You remember, Florida, right? Land of the hanging chad? A state in which a margin of several hundred votes could determine the outcome of a presidential election — that is, of course, if the U.S. Supreme Court allows the votes to be counted.

ThinkProgress’ Judd Legum today has a disturbing report from the Sunshine State:

According to the Broward County Supervisor of Elections, eligible voters will be removed from the voting rolls as a result of the massive voter purge ordered by Governor Rick Scott. “It will happen,” Mary Cooney, a spokeswoman for the Broward County Supervisor of Elections, told ThinkProgress.


That process produced a massive list of 182,000 names, which [then Secretary of State Kurt] Browning considered unreliable. The Fair Elections Legal Network, which is challenging the purge, noted that database matching is “notoriously unreliable” and “data entry errors, similar-sounding names, and changing information can all produce false matches.” Further, some voters may have naturalized since their driver’s license information was collected.

Legum’s report features a letter sent to one registered voter, Maureen Russo, by the Broward County elections supervisor, alleging that she is not a U.S. citizen. The burden of proof, Legum writes, is on the letter’s recipient. From ThinkProgress:

In Broward County 259 people recieved letters just like the one addressed to Maureen above, according to the Broward County Supervisor of Elections. So far only 7 (including Maureen) have responded to the ominous and legalistic letter. Five of the responses included proof of citizenship.

If the other 252 people don’t respond within 30 of recieving the letter — a deadline that is rapidly approaching — they will be summarily removed from the voting roles.

In state after state, right-wing Republicans are seeking to pare the voter rolls by any means necessary. In high-turnout elections, Republicans tend to fare less well, especially when turnout includes sizable percentages of racial and ethnic minority groups.

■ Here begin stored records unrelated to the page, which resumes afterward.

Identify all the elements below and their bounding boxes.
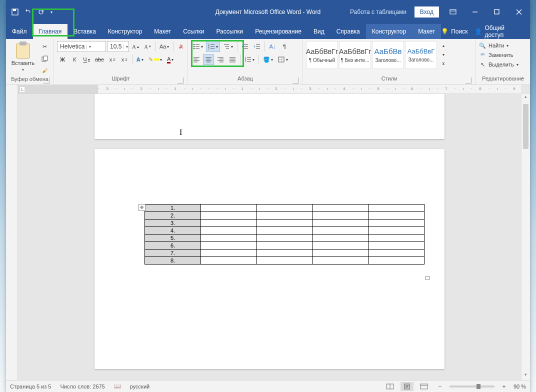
style-heading1[interactable]: АаБбВвЗаголово... — [372, 41, 404, 69]
tab-table-layout[interactable]: Макет — [412, 24, 441, 39]
table-cell[interactable] — [201, 250, 257, 257]
table-cell[interactable] — [312, 242, 368, 250]
table-cell[interactable] — [201, 204, 257, 212]
tab-file[interactable]: Файл — [6, 24, 33, 39]
table-cell-number[interactable]: 5. — [145, 234, 201, 242]
justify-button[interactable] — [227, 54, 238, 65]
tab-design[interactable]: Конструктор — [102, 24, 148, 39]
tab-home[interactable]: Главная — [33, 24, 68, 39]
font-size-combo[interactable]: 10,5▾ — [107, 41, 129, 52]
superscript-button[interactable]: x2 — [119, 54, 130, 65]
zoom-slider-handle[interactable] — [476, 384, 480, 389]
align-right-button[interactable] — [215, 54, 226, 65]
table-row[interactable]: 2. — [145, 212, 424, 220]
table-cell[interactable] — [312, 212, 368, 220]
tab-insert[interactable]: Вставка — [68, 24, 102, 39]
table-cell[interactable] — [256, 234, 312, 242]
find-button[interactable]: 🔍Найти▾ — [479, 41, 508, 50]
table-cell[interactable] — [201, 227, 257, 234]
table-cell[interactable] — [312, 204, 368, 212]
table-cell-number[interactable]: 4. — [145, 227, 201, 234]
qat-customize-icon[interactable]: ▾ — [48, 6, 55, 18]
styles-row-up[interactable]: ▴ — [438, 41, 449, 50]
tab-selector[interactable]: L — [20, 87, 24, 92]
table-cell[interactable] — [201, 220, 257, 227]
copy-button[interactable] — [39, 53, 50, 64]
zoom-level[interactable]: 90 % — [514, 384, 526, 390]
text-effects-button[interactable]: A▾ — [134, 54, 146, 65]
multilevel-list-button[interactable]: ▾ — [221, 41, 235, 52]
table-cell[interactable] — [312, 220, 368, 227]
table-row[interactable]: 8. — [145, 257, 424, 264]
bold-button[interactable]: Ж — [57, 54, 68, 65]
table-cell[interactable] — [256, 227, 312, 234]
table-cell[interactable] — [368, 242, 424, 250]
shading-button[interactable]: 🪣▾ — [261, 54, 275, 65]
table-row[interactable]: 7. — [145, 250, 424, 257]
horizontal-ruler[interactable]: L · 3 · ı · 2 · ı · 1 · ı · · · ı · 1 · … — [18, 85, 521, 94]
table-cell[interactable] — [312, 227, 368, 234]
signin-button[interactable]: Вход — [414, 6, 439, 18]
status-proofing-icon[interactable]: 📖 — [114, 383, 121, 390]
table-cell[interactable] — [368, 250, 424, 257]
table-cell[interactable] — [256, 212, 312, 220]
align-center-button[interactable] — [203, 54, 214, 65]
status-wordcount[interactable]: Число слов: 2675 — [60, 384, 104, 390]
table-row[interactable]: 3. — [145, 220, 424, 227]
table-cell-number[interactable]: 3. — [145, 220, 201, 227]
table-cell[interactable] — [368, 212, 424, 220]
styles-expand[interactable]: ⊻ — [438, 59, 449, 68]
strikethrough-button[interactable]: abc — [93, 54, 106, 65]
maximize-button[interactable] — [486, 4, 508, 20]
show-marks-button[interactable]: ¶ — [279, 41, 290, 52]
table-cell[interactable] — [368, 227, 424, 234]
table-cell[interactable] — [256, 220, 312, 227]
table-cell[interactable] — [312, 250, 368, 257]
view-read-mode[interactable] — [384, 382, 396, 391]
italic-button[interactable]: К — [69, 54, 80, 65]
replace-button[interactable]: ᵃᵇЗаменить — [479, 50, 513, 60]
tell-me-search[interactable]: 💡Поиск — [441, 28, 468, 35]
format-painter-button[interactable]: 🖌 — [39, 65, 50, 76]
styles-launcher[interactable] — [466, 78, 472, 84]
table-cell[interactable] — [256, 257, 312, 264]
save-button[interactable] — [9, 6, 21, 18]
sort-button[interactable]: A↓ — [267, 41, 278, 52]
table-cell[interactable] — [368, 204, 424, 212]
cut-button[interactable]: ✂ — [39, 41, 50, 52]
tab-review[interactable]: Рецензирование — [249, 24, 308, 39]
table-cell-number[interactable]: 2. — [145, 212, 201, 220]
view-web-layout[interactable] — [418, 382, 430, 391]
tab-layout[interactable]: Макет — [148, 24, 177, 39]
status-page[interactable]: Страница 5 из 5 — [10, 384, 51, 390]
change-case-button[interactable]: Aa▾ — [158, 41, 171, 52]
tab-mailings[interactable]: Рассылки — [210, 24, 249, 39]
table-row[interactable]: 4. — [145, 227, 424, 234]
table-cell[interactable] — [368, 220, 424, 227]
style-heading2[interactable]: АаБбВвГЗаголово... — [405, 41, 437, 69]
share-button[interactable]: 👤Общий доступ — [474, 24, 524, 38]
table-cell[interactable] — [201, 242, 257, 250]
status-language[interactable]: русский — [130, 384, 150, 390]
style-no-spacing[interactable]: АаБбВвГг¶ Без инте... — [339, 41, 371, 69]
bullets-button[interactable]: ▾ — [191, 41, 205, 52]
table-cell[interactable] — [368, 234, 424, 242]
borders-button[interactable]: ▾ — [276, 54, 290, 65]
select-button[interactable]: ↖Выделить▾ — [479, 60, 518, 69]
close-button[interactable] — [508, 4, 530, 20]
zoom-slider[interactable] — [450, 386, 494, 388]
subscript-button[interactable]: x2 — [107, 54, 118, 65]
zoom-in-button[interactable]: + — [498, 382, 510, 390]
font-name-combo[interactable]: Helvetica▾ — [57, 41, 106, 52]
table-cell[interactable] — [256, 242, 312, 250]
document-table[interactable]: 1.2.3.4.5.6.7.8. — [144, 204, 424, 264]
scroll-up-icon[interactable]: ▴ — [522, 94, 530, 102]
table-cell-number[interactable]: 7. — [145, 250, 201, 257]
numbering-button[interactable]: 123▾ — [206, 41, 220, 52]
table-cell[interactable] — [201, 257, 257, 264]
table-row[interactable]: 6. — [145, 242, 424, 250]
table-row[interactable]: 5. — [145, 234, 424, 242]
paste-button[interactable]: Вставить ▾ — [9, 41, 37, 74]
table-cell[interactable] — [368, 257, 424, 264]
table-row[interactable]: 1. — [145, 204, 424, 212]
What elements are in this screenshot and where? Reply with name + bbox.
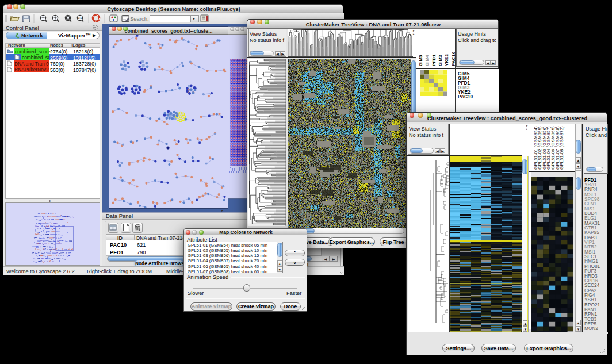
svg-text:1:1: 1:1 xyxy=(78,17,82,20)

Just last month, the 9th Circuit Court of Appeals struck down those portions of Arizona’s draconian voter law that would have required proof of citizenship to be produced during the voter registration process, which would have all but ended the sort of voter registration drives undertaken at the grassroots level (often in shopping mall parking lots, urban streets, sporting events and the like). I mean, who walks around with her birth certificate in her pocketbook? (Regrettably, the court upheld the portion of the law that requires voters to produce a state-issued photo ID at the polls.)

So when you hear activists fuming about right-wing efforts, such as those by the American Legislative Exchange Council, to suppress voter turnout, know that they’re not exaggerating. And, if current polls hold up, the 2012 presidential race promises to be a close one. You can call that fact the Hokey Pokey, because that’s what it’s all about.